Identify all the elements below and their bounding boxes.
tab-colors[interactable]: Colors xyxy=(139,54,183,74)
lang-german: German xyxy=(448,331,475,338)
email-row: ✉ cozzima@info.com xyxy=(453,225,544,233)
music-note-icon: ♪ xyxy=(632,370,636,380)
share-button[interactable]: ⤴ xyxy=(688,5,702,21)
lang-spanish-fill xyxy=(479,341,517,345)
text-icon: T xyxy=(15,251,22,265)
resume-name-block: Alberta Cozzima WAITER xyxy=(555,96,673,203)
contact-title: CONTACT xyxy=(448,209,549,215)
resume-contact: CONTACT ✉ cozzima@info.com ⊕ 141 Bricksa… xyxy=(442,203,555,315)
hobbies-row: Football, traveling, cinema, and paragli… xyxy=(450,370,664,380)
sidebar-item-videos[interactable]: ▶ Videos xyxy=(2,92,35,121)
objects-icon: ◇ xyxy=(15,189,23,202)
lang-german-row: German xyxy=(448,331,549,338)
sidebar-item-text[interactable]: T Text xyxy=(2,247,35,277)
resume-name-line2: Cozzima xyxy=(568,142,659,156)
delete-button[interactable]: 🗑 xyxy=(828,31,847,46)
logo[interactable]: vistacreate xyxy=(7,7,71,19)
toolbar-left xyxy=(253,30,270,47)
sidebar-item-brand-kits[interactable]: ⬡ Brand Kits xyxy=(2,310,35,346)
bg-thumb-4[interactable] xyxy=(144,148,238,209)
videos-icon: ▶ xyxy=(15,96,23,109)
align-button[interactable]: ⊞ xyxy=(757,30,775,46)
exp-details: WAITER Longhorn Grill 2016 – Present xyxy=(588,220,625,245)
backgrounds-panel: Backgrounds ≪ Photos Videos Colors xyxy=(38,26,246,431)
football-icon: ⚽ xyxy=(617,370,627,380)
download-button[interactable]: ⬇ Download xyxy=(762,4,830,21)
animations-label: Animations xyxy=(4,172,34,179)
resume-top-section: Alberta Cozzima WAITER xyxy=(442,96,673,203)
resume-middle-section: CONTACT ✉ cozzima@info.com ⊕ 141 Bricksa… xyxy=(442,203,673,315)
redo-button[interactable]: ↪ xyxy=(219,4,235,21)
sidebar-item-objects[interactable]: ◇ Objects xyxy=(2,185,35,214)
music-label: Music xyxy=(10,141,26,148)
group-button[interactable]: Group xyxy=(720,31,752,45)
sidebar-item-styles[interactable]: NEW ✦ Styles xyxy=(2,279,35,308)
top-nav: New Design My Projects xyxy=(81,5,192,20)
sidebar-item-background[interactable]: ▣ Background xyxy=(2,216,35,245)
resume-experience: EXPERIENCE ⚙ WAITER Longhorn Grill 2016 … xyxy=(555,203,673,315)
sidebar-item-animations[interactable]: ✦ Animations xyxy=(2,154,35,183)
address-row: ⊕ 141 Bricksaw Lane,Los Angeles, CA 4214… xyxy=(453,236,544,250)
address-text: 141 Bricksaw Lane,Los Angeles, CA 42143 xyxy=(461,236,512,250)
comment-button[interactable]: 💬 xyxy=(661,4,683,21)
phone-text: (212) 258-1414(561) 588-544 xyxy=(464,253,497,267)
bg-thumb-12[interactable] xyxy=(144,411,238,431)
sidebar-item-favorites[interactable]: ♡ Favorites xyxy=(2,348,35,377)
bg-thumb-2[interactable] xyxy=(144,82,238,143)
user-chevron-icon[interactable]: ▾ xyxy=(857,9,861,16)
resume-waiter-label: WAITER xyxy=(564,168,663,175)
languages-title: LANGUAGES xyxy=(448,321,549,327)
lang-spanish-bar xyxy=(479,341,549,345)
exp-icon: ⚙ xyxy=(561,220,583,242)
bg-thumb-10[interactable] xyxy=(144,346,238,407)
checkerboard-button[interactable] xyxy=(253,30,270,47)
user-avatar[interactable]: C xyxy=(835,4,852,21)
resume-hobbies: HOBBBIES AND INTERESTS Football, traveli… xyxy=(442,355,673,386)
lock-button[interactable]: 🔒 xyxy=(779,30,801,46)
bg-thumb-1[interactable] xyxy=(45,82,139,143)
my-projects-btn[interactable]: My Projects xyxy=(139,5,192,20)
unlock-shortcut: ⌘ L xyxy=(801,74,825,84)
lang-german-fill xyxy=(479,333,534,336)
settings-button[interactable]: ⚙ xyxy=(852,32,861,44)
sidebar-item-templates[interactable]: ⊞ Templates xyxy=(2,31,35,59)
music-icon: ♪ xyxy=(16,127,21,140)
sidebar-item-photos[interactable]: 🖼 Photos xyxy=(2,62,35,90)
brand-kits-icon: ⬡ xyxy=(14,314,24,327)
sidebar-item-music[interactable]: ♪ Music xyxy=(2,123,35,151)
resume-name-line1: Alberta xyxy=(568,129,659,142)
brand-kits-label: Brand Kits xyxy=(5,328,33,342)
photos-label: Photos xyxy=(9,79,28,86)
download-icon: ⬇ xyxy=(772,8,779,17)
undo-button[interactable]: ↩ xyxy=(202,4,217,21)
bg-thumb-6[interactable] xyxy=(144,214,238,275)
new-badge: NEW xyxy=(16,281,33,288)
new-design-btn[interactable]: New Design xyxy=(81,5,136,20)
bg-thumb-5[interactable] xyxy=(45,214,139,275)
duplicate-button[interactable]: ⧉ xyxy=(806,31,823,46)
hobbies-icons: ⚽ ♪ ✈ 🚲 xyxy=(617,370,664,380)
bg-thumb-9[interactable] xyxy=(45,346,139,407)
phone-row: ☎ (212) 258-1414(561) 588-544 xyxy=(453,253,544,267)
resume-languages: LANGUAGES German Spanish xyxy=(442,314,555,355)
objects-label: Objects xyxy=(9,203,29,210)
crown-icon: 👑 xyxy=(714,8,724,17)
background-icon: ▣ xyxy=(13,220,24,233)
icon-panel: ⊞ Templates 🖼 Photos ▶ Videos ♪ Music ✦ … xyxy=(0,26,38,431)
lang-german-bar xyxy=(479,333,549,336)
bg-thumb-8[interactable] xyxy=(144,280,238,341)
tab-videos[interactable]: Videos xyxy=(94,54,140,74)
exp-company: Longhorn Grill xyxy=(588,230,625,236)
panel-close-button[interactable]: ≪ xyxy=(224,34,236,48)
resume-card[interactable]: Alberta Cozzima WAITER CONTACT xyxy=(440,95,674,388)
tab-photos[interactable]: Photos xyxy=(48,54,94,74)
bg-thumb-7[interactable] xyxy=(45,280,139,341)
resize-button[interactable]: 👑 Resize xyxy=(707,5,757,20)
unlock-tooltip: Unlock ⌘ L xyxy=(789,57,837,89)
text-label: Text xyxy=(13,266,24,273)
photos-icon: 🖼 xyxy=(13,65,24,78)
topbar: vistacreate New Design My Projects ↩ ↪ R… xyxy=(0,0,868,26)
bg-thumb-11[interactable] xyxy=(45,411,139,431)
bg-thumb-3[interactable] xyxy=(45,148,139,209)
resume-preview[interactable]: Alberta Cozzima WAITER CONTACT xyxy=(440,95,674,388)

• [Required work]:
Make an exact transcription of the entries.

• [Response for this exercise]:
Identify all the elements below and their bounding boxes.
tab-colors[interactable]: Colors xyxy=(139,54,183,74)
lang-german: German xyxy=(448,331,475,338)
email-row: ✉ cozzima@info.com xyxy=(453,225,544,233)
music-note-icon: ♪ xyxy=(632,370,636,380)
share-button[interactable]: ⤴ xyxy=(688,5,702,21)
lang-spanish-fill xyxy=(479,341,517,345)
text-icon: T xyxy=(15,251,22,265)
resume-name-block: Alberta Cozzima WAITER xyxy=(555,96,673,203)
contact-title: CONTACT xyxy=(448,209,549,215)
resume-contact: CONTACT ✉ cozzima@info.com ⊕ 141 Bricksa… xyxy=(442,203,555,315)
hobbies-row: Football, traveling, cinema, and paragli… xyxy=(450,370,664,380)
sidebar-item-videos[interactable]: ▶ Videos xyxy=(2,92,35,121)
objects-icon: ◇ xyxy=(15,189,23,202)
lang-german-row: German xyxy=(448,331,549,338)
sidebar-item-text[interactable]: T Text xyxy=(2,247,35,277)
resume-name-line2: Cozzima xyxy=(568,142,659,156)
delete-button[interactable]: 🗑 xyxy=(828,31,847,46)
logo[interactable]: vistacreate xyxy=(7,7,71,19)
toolbar-left xyxy=(253,30,270,47)
sidebar-item-brand-kits[interactable]: ⬡ Brand Kits xyxy=(2,310,35,346)
bg-thumb-4[interactable] xyxy=(144,148,238,209)
videos-icon: ▶ xyxy=(15,96,23,109)
align-button[interactable]: ⊞ xyxy=(757,30,775,46)
exp-details: WAITER Longhorn Grill 2016 – Present xyxy=(588,220,625,245)
backgrounds-panel: Backgrounds ≪ Photos Videos Colors xyxy=(38,26,246,431)
football-icon: ⚽ xyxy=(617,370,627,380)
download-button[interactable]: ⬇ Download xyxy=(762,4,830,21)
animations-label: Animations xyxy=(4,172,34,179)
resume-top-section: Alberta Cozzima WAITER xyxy=(442,96,673,203)
resume-middle-section: CONTACT ✉ cozzima@info.com ⊕ 141 Bricksa… xyxy=(442,203,673,315)
redo-button[interactable]: ↪ xyxy=(219,4,235,21)
sidebar-item-objects[interactable]: ◇ Objects xyxy=(2,185,35,214)
music-label: Music xyxy=(10,141,26,148)
group-button[interactable]: Group xyxy=(720,31,752,45)
sidebar-item-styles[interactable]: NEW ✦ Styles xyxy=(2,279,35,308)
top-nav: New Design My Projects xyxy=(81,5,192,20)
sidebar-item-background[interactable]: ▣ Background xyxy=(2,216,35,245)
resume-experience: EXPERIENCE ⚙ WAITER Longhorn Grill 2016 … xyxy=(555,203,673,315)
sidebar-item-animations[interactable]: ✦ Animations xyxy=(2,154,35,183)
address-row: ⊕ 141 Bricksaw Lane,Los Angeles, CA 4214… xyxy=(453,236,544,250)
address-text: 141 Bricksaw Lane,Los Angeles, CA 42143 xyxy=(461,236,512,250)
comment-button[interactable]: 💬 xyxy=(661,4,683,21)
phone-text: (212) 258-1414(561) 588-544 xyxy=(464,253,497,267)
bg-thumb-12[interactable] xyxy=(144,411,238,431)
sidebar-item-favorites[interactable]: ♡ Favorites xyxy=(2,348,35,377)
bg-thumb-2[interactable] xyxy=(144,82,238,143)
user-chevron-icon[interactable]: ▾ xyxy=(857,9,861,16)
resume-waiter-label: WAITER xyxy=(564,168,663,175)
languages-title: LANGUAGES xyxy=(448,321,549,327)
lang-spanish-bar xyxy=(479,341,549,345)
exp-icon: ⚙ xyxy=(561,220,583,242)
bg-thumb-10[interactable] xyxy=(144,346,238,407)
checkerboard-button[interactable] xyxy=(253,30,270,47)
user-avatar[interactable]: C xyxy=(835,4,852,21)
resume-hobbies: HOBBBIES AND INTERESTS Football, traveli… xyxy=(442,355,673,386)
lock-button[interactable]: 🔒 xyxy=(779,30,801,46)
bg-thumb-1[interactable] xyxy=(45,82,139,143)
my-projects-btn[interactable]: My Projects xyxy=(139,5,192,20)
unlock-shortcut: ⌘ L xyxy=(801,74,825,84)
lang-german-fill xyxy=(479,333,534,336)
settings-button[interactable]: ⚙ xyxy=(852,32,861,44)
sidebar-item-templates[interactable]: ⊞ Templates xyxy=(2,31,35,59)
music-icon: ♪ xyxy=(16,127,21,140)
sidebar-item-photos[interactable]: 🖼 Photos xyxy=(2,62,35,90)
brand-kits-icon: ⬡ xyxy=(14,314,24,327)
sidebar-item-music[interactable]: ♪ Music xyxy=(2,123,35,151)
resume-name-line1: Alberta xyxy=(568,129,659,142)
brand-kits-label: Brand Kits xyxy=(5,328,33,342)
photos-label: Photos xyxy=(9,79,28,86)
download-icon: ⬇ xyxy=(772,8,779,17)
undo-button[interactable]: ↩ xyxy=(202,4,217,21)
bg-thumb-6[interactable] xyxy=(144,214,238,275)
new-badge: NEW xyxy=(16,281,33,288)
new-design-btn[interactable]: New Design xyxy=(81,5,136,20)
bg-thumb-5[interactable] xyxy=(45,214,139,275)
duplicate-button[interactable]: ⧉ xyxy=(806,31,823,46)
hobbies-icons: ⚽ ♪ ✈ 🚲 xyxy=(617,370,664,380)
bg-thumb-9[interactable] xyxy=(45,346,139,407)
phone-row: ☎ (212) 258-1414(561) 588-544 xyxy=(453,253,544,267)
resume-languages: LANGUAGES German Spanish xyxy=(442,314,555,355)
objects-label: Objects xyxy=(9,203,29,210)
crown-icon: 👑 xyxy=(714,8,724,17)
background-icon: ▣ xyxy=(13,220,24,233)
icon-panel: ⊞ Templates 🖼 Photos ▶ Videos ♪ Music ✦ … xyxy=(0,26,38,431)
lang-german-bar xyxy=(479,333,549,336)
bg-thumb-8[interactable] xyxy=(144,280,238,341)
tab-videos[interactable]: Videos xyxy=(94,54,140,74)
exp-company: Longhorn Grill xyxy=(588,230,625,236)
panel-close-button[interactable]: ≪ xyxy=(224,34,236,48)
resume-card[interactable]: Alberta Cozzima WAITER CONTACT xyxy=(440,95,674,388)
tab-photos[interactable]: Photos xyxy=(48,54,94,74)
bg-thumb-7[interactable] xyxy=(45,280,139,341)
resize-button[interactable]: 👑 Resize xyxy=(707,5,757,20)
unlock-tooltip: Unlock ⌘ L xyxy=(789,57,837,89)
text-label: Text xyxy=(13,266,24,273)
photos-icon: 🖼 xyxy=(13,65,24,78)
topbar: vistacreate New Design My Projects ↩ ↪ R… xyxy=(0,0,868,26)
bg-thumb-11[interactable] xyxy=(45,411,139,431)
bg-thumb-3[interactable] xyxy=(45,148,139,209)
resume-preview[interactable]: Alberta Cozzima WAITER CONTACT xyxy=(440,95,674,388)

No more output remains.